Тогда створки разошлись, держась, однако, на двух цепочках. Чей-то глаз блеснул в щели, цепочки звякнули, чернобородый человек вошел.

За дверью была огромная захламленная кухня. Бросалось в глаза, что когда-то она была очень хороша, но теперь, уже очень давно, ее совершенно забросили. На плите лежали грудой книги, старые журналы, какие-то скомканные тюлевые занавески. В раковине серела вода, не грязная, а просто запылившаяся, загнившая. От нее и от других разбросанных вещей веяло тяжелым, безжизненным запахом.

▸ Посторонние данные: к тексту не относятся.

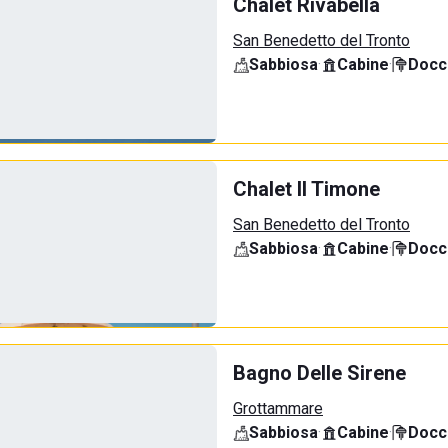
Chalet Rivabella
San Benedetto del Tronto
Sabbiosa
·
Cabine
·
Docci
Chalet Il Timone
San Benedetto del Tronto
Sabbiosa
·
Cabine
·
Docci
Bagno Delle Sirene
Grottammare
Sabbiosa
·
Cabine
·
Docci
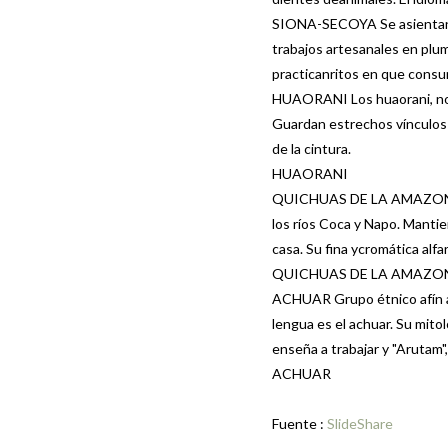
SIONA-SECOYA Se asientan ju
trabajos artesanales en plum
practicanritos en que cons
HUAORANI Los huaorani, nomb
Guardan estrechos vínculos 
de la cintura.
HUAORANI
QUICHUAS DE LA AMAZONIA L
los ríos Coca y Napo. Mantie
casa. Su fina ycromática alfa
QUICHUAS DE LA AMAZO
ACHUAR Grupo étnico afín al
lengua es el achuar. Su mitolo
enseña a trabajar y "Arutam",
ACHUAR
Fuente :
SlideShare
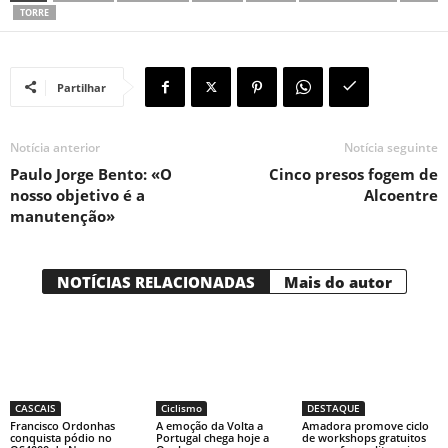
TORRE
Partilhar
Notícia anterior
Notícia seguinte
Paulo Jorge Bento: «O
Cinco presos fogem de
nosso objetivo é a
Alcoentre
manutenção»
NOTÍCIAS RELACIONADAS
Mais do autor
CASCAIS
Ciclismo
DESTAQUE
Francisco Ordonhas
A emoção da Volta a
Amadora promove ciclo
conquista pódio no
Portugal chega hoje a
de workshops gratuitos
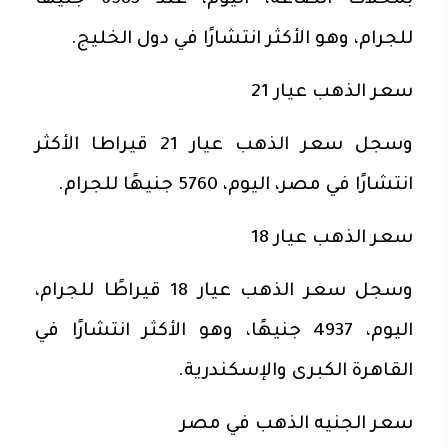
بمحلات الصاغة، اليوم، عند 6583 جنيهًا
للجرام، وهو الأكثر انتشارًا في دول الخليج.
سعر الذهب عيار 21
وسجل سعر الذهب عيار 21 قيراطا الأكثر
انتشارًا في مصر، اليوم، 5760 جنيهًا للجرام.
سعر الذهب عيار 18
وسجل سعر الذهب عيار 18 قيراطًا للجرام،
اليوم، 4937 جنيهًا، وهو الأكثر انتشارًا في
القاهرة الكبرى والإسكندرية.
سعر الجنيه الذهب في مصر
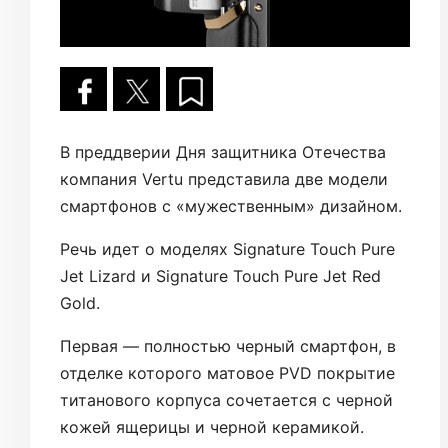
В преддверии Дня защитника Отечества
компания Vertu представила две модели
смартфонов с «мужественным» дизайном.
Речь идет о моделях Signature Touch Pure
Jet Lizard и Signature Touch Pure Jet Red
Gold.
Первая — полностью черный смартфон, в
отделке которого матовое PVD покрытие
титанового корпуса сочетается с черной
кожей ящерицы и черной керамикой.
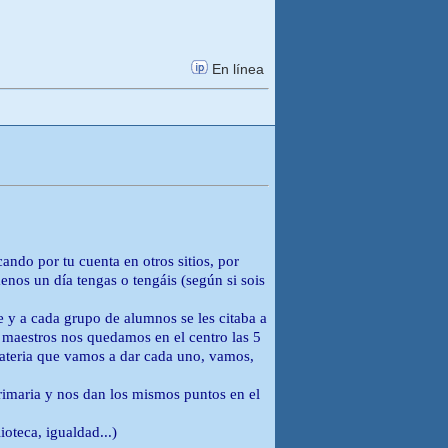
En línea
ando por tu cuenta en otros sitios, por
enos un día tengas o tengáis (según si sois
 y a cada grupo de alumnos se les citaba a
s maestros nos quedamos en el centro las 5
materia que vamos a dar cada uno, vamos,
rimaria y nos dan los mismos puntos en el
ioteca, igualdad...)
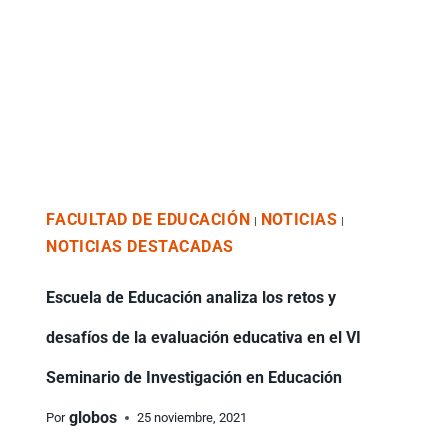
FACULTAD DE EDUCACIÓN
NOTICIAS
|
|
NOTICIAS DESTACADAS
Escuela de Educación analiza los retos y
desafíos de la evaluación educativa en el VI
Seminario de Investigación en Educación
globos
Por
25 noviembre, 2021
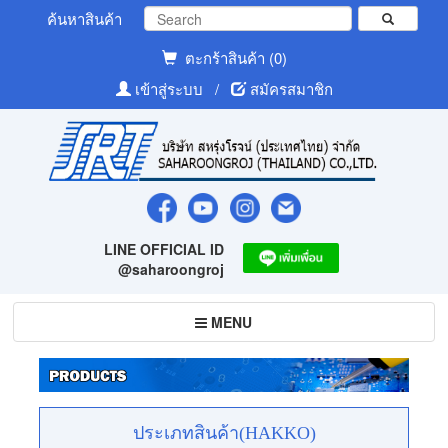
ค้นหาสินค้า
ตะกร้าสินค้า (0)
เข้าสู่ระบบ
/
สมัครสมาชิก
LINE OFFICIAL ID
@saharoongroj
Toggle
MENU
navigation
ประเภทสินค้า(HAKKO)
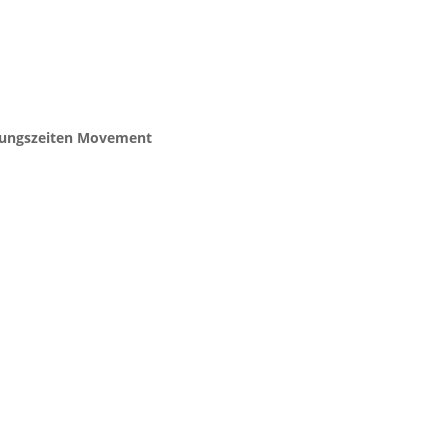
ungszeiten Movement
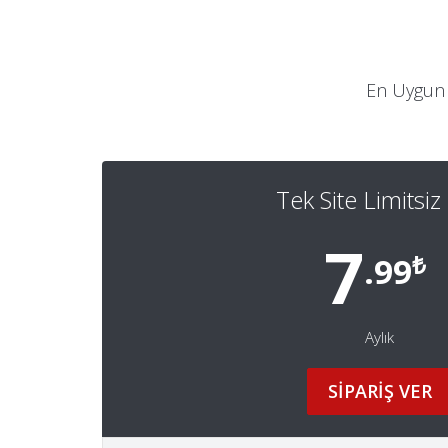
En Uygun h
Tek Site Limitsiz 
7
₺
.99
Aylık
SİPARİŞ VER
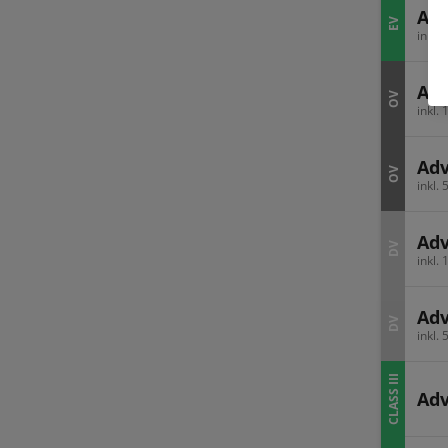
Adv
EV
inkl.
Adv
OV
inkl.
Adv
OV
inkl.
Adv
DV
inkl.
Adv
DV
inkl.
CLASS III
Ad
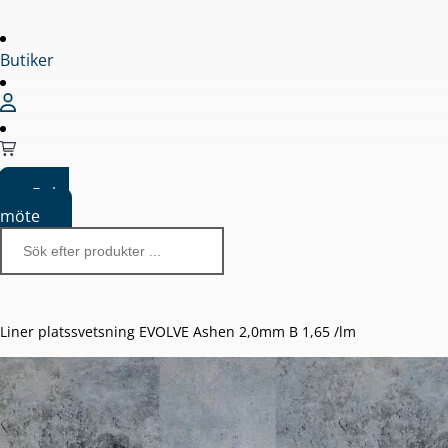
Butiker
Boka
möte
Liner platssvetsning EVOLVE Ashen 2,0mm B 1,65 /lm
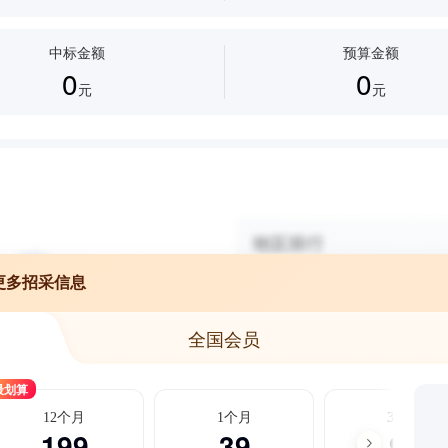
中标金额
预算金额
0
0
元
元
更多招采信息
全国会员
最划算
12个月
1个月
3个月
199
39
99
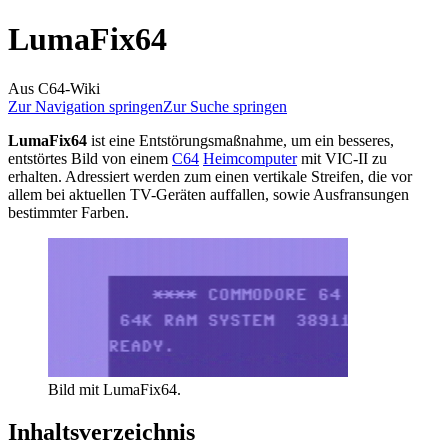
LumaFix64
Aus C64-Wiki
Zur Navigation springen
Zur Suche springen
LumaFix64
ist eine Entstörungsmaßnahme, um ein besseres,
entstörtes Bild von einem
C64
Heimcomputer
mit VIC-II zu
erhalten. Adressiert werden zum einen vertikale Streifen, die vor
allem bei aktuellen TV-Geräten auffallen, sowie Ausfransungen
bestimmter Farben.
Bild mit LumaFix64.
Inhaltsverzeichnis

Посреди комнаты, запахнув тонкими ручками голубой японский халатик, стояла маленькая белокурая женщина, такая же запущенная, такая же одичавшая, повидимому, как и кухня. Пышные, нечесаные волосы ее были кое-как скручены огромным узлом на затылке, почти на шее. На ногах не было чулок — только старенькие стоптанные туфли, отороченные мехом. Круглое кукольное личико очень исхудало; большие голубые пустопорожние глаза стали, наверное, еще больше, чем когда-то. Они с неясным страхом, с неприязнью смотрели на вошедшего.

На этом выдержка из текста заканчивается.